API-Problems

Current Implementation

 /**
  * Returns an array of MObject objects. The size of the returned array may vary from call to call. The maximum size of
  * the array is determined by configuration or by the implementation class.
  * 
  * @return an array of MObject objects or null, if no more MObject exist
  * @throws CrawlerException
  *           if any error occurs
  */
 MObject\[\] getNextDeltaIndexingData() throws CrawlerException, CrawlerCriticalException;

 /**
  * Returns a Record object. The parameter pos refers to the position of the MObject from the MObject\[\] returned by
  * getNextDeltaIndexingData().
  * 
  * @param pos
  *          the position refering to a MObject\[\]
  * @return a Record object
  * @throws CrawlerException
  *           if any error occurs
  */
 Record getRecord(int pos) throws CrawlerException, CrawlerCriticalException;

Workflow:

getNextDeltaIndexingData should return attributes that are needed to generate the ID and the HASH for the entry
(they are flagged in the IndexOrderConfiguration)
The CrawlerController then generates the ID and the HASH
Communication with DeltaIndexingModule (ID and HASH needed)
DeltaIndexingModule returns the Information if the entry has changed or not
For changed entries the CrawlerController queries the Record from the Crawler

The Crawler returns always an array (size can be defined by the crawler). Tests have shown that this workflow increases communication performance, but crawler developer has to implement more code and the API is a little bit more complicate

Current Problems

Crawler Developer have to handled frames for getNextDeltaIndexing and getRecords Attachments (Attributes that are flagged as Attachment in the IndexOrder) cannot be returned with the MObject (with GetNextDeltaIndexing), because MObject can contain only Literals and Literals are only simple Data-Types Crawler should usually not return Attachments for hashing, because it destroys the intended Workflow. "Expensive" (time-consuming) operations like getting the content of the Entry should only be executed with getRecord() in the current Implementation attachments (the content) is returned in the mobject as string and then it is returned also as attachment in the record (probably it is also returned in record as Mobject). That means the content is transferred three times Crawler Developer has to understand Record/MObject Structure Exception handling: How should an Exception handled while calling getNextDeltaIndexing? At the moment it tries several times until stopping crawling.

Alternatives

getNextDeltaIndexing returns a new Class (e.g. DIEntry)
the Class contains Attributes with Name and Value, the Value is stored with the Object-Type. therefore every Attribute and Attachments can be returned

getRecord returns only Object\[\], it contains only not previously transferred attributes

CrawlerController creates Records (based on the information in the IndexOrder)
getNextDeltaIndexing returns Record (contains only the DI-Information Attributes and Attachments)
getRecord returns also a Record, it contains only not previously transferred Information

CrawlerController can "merge" both entries
HASH/ID generation is executed in the Crawler Process.
At the moment the Crawler is based on an abstract class that should implement the communication implementation (like Tuscany). Hash /ID creation classes #:can be moved into the Crawler Site Classes. Thus getNextDeltaIndexing will return prepared ID and Hash

Discussion

S.Voigt: to minimize problems with the underlying communication technology and to simplify crawler development i would prefer 1) Crawler Developers have only to understand the indexorderconfiguration and they can return the "Attributes" with simple Java data-types. There is no advantage for us that the crawler developer has to implement Hashing/ID Components (increase only development complexity) and has to fill records and MObjects.

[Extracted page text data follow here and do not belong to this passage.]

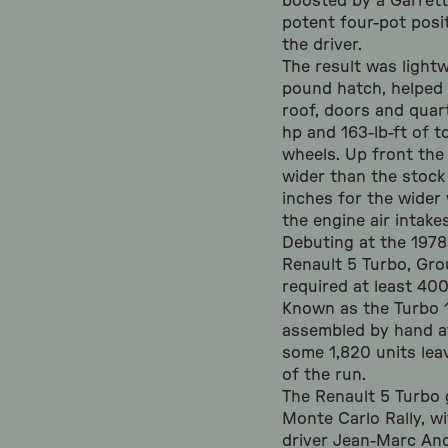
boosted by a Garrett
potent four-pot posi
the driver.
The result was light
pound hatch, helped
roof, doors and quar
hp and 163-lb-ft of t
wheels. Up front the
wider than the stock 
inches for the wider 
the engine air intakes
Debuting at the 197
Renault 5 Turbo, Gro
required at least 40
Known as the Turbo 1 
assembled by hand at
some 1,820 units lea
of the run.
The Renault 5 Turbo g
Monte Carlo Rally, w
driver Jean-Marc And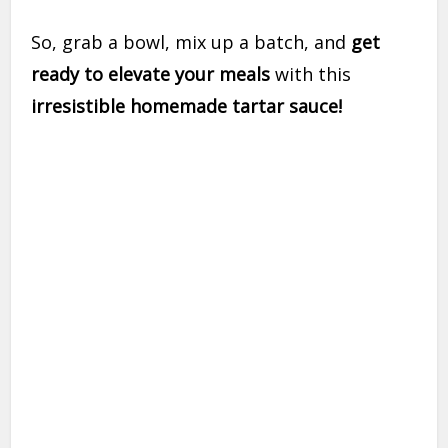
So, grab a bowl, mix up a batch, and
get
ready to elevate your meals
with this
irresistible homemade tartar sauce!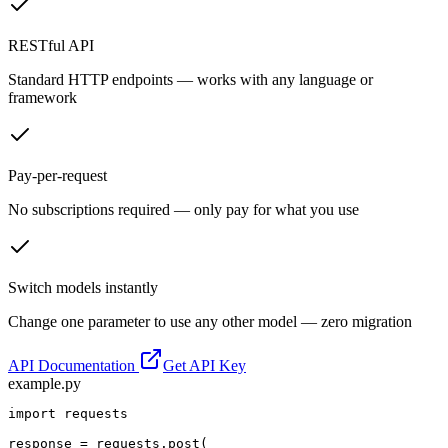
RESTful API
Standard HTTP endpoints — works with any language or
framework
Pay-per-request
No subscriptions required — only pay for what you use
Switch models instantly
Change one parameter to use any other model — zero migration
API Documentation
Get API Key
example.py
import requests

response = requests.post(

Separation between Crawler Implementation and Communication Implementation

How can we separate the Communication technology from the Crawler Implementation? Goal is to switch simple between e.g. Tuscany and In-Process Communication without changing the code for crawlers.

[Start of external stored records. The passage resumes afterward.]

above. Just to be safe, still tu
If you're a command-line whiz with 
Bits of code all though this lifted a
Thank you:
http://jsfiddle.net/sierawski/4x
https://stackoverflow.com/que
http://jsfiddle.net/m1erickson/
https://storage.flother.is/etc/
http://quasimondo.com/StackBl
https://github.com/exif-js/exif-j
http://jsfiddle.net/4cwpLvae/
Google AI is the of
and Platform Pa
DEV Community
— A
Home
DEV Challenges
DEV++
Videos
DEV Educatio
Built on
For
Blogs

How big should be the Crawler Framework (classes that are necessary for the start of the Crawler Process?)

Notice: this Wiki will be going read only early in 2024 and edits will no longer be possible. Please see: https://gitlab.eclipse.org/eclipsefdn/helpdesk/-/wikis/Wiki-shutdown-plan for the plan.

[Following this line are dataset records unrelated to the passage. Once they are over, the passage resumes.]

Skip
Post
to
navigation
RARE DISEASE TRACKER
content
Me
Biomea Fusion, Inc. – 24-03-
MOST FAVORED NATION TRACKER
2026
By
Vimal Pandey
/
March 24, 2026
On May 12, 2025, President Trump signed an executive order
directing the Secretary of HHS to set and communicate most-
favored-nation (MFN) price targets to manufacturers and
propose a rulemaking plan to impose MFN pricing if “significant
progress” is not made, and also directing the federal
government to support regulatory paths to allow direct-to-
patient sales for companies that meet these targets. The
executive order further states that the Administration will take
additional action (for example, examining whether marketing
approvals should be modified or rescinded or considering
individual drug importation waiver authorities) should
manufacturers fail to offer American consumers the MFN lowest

SMILA/Specifications/CrawlerAPIDiscussion09

Contents

API-Problems

Current Implementation

Current Problems

Alternatives

Discussion

Separation between Crawler Implementation and Communication Implementation

Breadcrumbs

Notice: this Wiki will be going read only early in 2024 and edits will no longer be possible. Please see: https://gitlab.eclipse.org/eclipsefdn/helpdesk/-/wikis/Wiki-shutdown-plan for the plan.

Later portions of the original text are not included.